Later, at “a conference on the treatment of mixed-race sexuality in English writing” in Cardiff, Frederick Turner’s granddaughter Barbara happens to be in the audience for Rashid’s paper on “race and sexuality in settler writing in Kenya.” In this speech he talks about what he then knew of Rehana’s story of desertion. “I did not at that point know Pearce’s name,” Rashid says. After he meets the granddaughter, he learns that Turner had written his memoirs, in which he had given a brief version of an affair between a native girl and an unnamed Englishman. Frederick Turner’s granddaughter is also Martin Pearce’s granddaughter. The two men had met again, it turns out, back in England and Pearce’s daughter by his white English wife later married Turner’s son. So Rashid has discovered Rehana’s name from his brother’s notebooks and Pearce’s name from Turner’s granddaughter, who is as interested in their story as he is. Rashid implies that he is having an affair with Barbara and that she is resolved to find Jamila and her other East African relatives. He thinks it is time for him to go home, too, “to put my fears to rest and to beg pardon for my neglect.”

It is too bad that Gurnah drops the story of Rehana and Pearce’s affair, because it is the best part of Desertion. The account of their illicit love is moving, whereas his later commentary on the cultural obstacles to their love is more essayistic. The supposedly postmodern strategies Gurnah uses in this second section, of fragmentary texts, historical self-consciousness, and miraculous coincidences, are far less satisfying than the straightforward tale of romance and taboo.

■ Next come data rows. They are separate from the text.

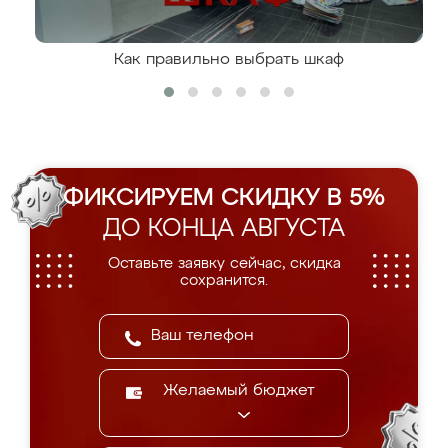
Как правильно выбрать шкаф
ФИКСИРУЕМ СКИДКУ В 5%
ДО КОНЦА АВГУСТА
Оставьте заявку сейчас, скидка
сохранится.
Желаемый бюджет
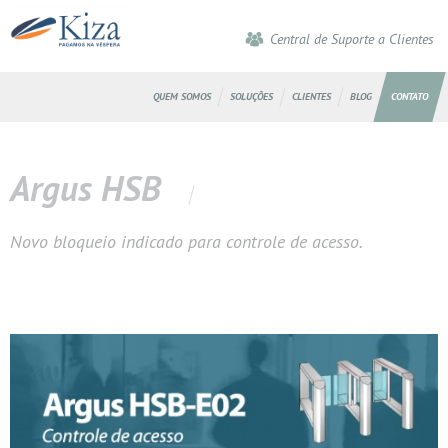
Central de Suporte a Clientes
QUEM SOMOS
SOLUÇÕES
CLIENTES
BLOG
CONTATO
Argus HSB
Novo bloqueio indicado para controle de acesso.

Rashid’s description of his hard times in London in the 1960s puts one in mind of Naipaul talking about London in the 1950s in The Enigma of Arrival, just as Gurnah’s exiles seem related to the cynical merchant and survivor in Naipaul’s A Bend in the River. Yet Desertion doesn’t read like an attack on contemporary African history, perhaps because Gurnah’s twentieth-century characters of Arab and Indian origin are too much at a loss in their improvised lives to come off as superior to black Africans. But the nineteenth-century characters in Desertion are as likely as the Europeans, the mzungu, to have “a mouthful of notions about the savage,” unpredictable in his anger, uncontrollable in his hungers. “An animal.” “Everyone told savage stories all the time.”

Zanzibar’s African and Arab history is not directly described in Gurnah’s work, including the difference that made coastal Muslims so anxious to distinguish themselves from their non-Muslim, tree-worshiping neighbors. Meanwhile, the part that Islam plays in the lives of his characters is clear, if unexamined. It is simply their identity, their family rootedness. When one of his deracinated young men from Zanzibar is mistaken for a West Indian, he tells himself that he wishes he had the heart to explain that he was “strictly in Indian Ocean land,” not Afro-Caribbean, that he had nothing to do with the Atlantic; he was Muslim.

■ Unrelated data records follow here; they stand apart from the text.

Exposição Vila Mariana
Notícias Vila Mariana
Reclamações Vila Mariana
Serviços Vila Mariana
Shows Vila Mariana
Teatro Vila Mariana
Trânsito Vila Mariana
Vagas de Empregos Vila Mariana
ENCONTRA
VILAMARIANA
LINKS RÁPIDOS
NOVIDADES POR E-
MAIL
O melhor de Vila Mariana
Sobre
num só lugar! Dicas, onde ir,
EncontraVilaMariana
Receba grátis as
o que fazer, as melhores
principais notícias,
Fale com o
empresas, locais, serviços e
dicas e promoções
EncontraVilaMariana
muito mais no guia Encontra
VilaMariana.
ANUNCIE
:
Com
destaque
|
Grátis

It is the Muslim encounter with European imperialism, not Africa’s encounter with the Muslim empire, that Gurnah emphasizes. But Gurnah doesn’t seem interested in the problems among Indians, Arabs, and Africans in Africa, and he lets them sit just below the surface. He is thinking culturally, which isn’t always the same thing as thinking racially. And yet for his East African characters, their being Muslim can isolate them within English society, even when they are only nominally Muslim. It’s as though Gurnah’s characters don’t understand: they think they are representing a culture, whereas they are being perceived in racial terms. But maybe the insistence on looking at things culturally hides an unease about race, as if to be Muslim and of mixed Indian Ocean ancestry were to be brown, not sub-Saharan black. Something in Gurnah’s characters doesn’t want to admit that brown wants to have its own quarrel with white and doesn’t want to make common cause with black anymore.

And yet Gurnah belongs to the African exile. He has no trouble speaking of African writing, and identifies himself as being among the African writers who compose and publish in European languages.5 He belongs to Wole Soyinka’s generation, writers for whom the founding event was not the slave-trading past but rather independence; writers betrayed by politics, many of whom have not really gone back to where they came from, except in their minds.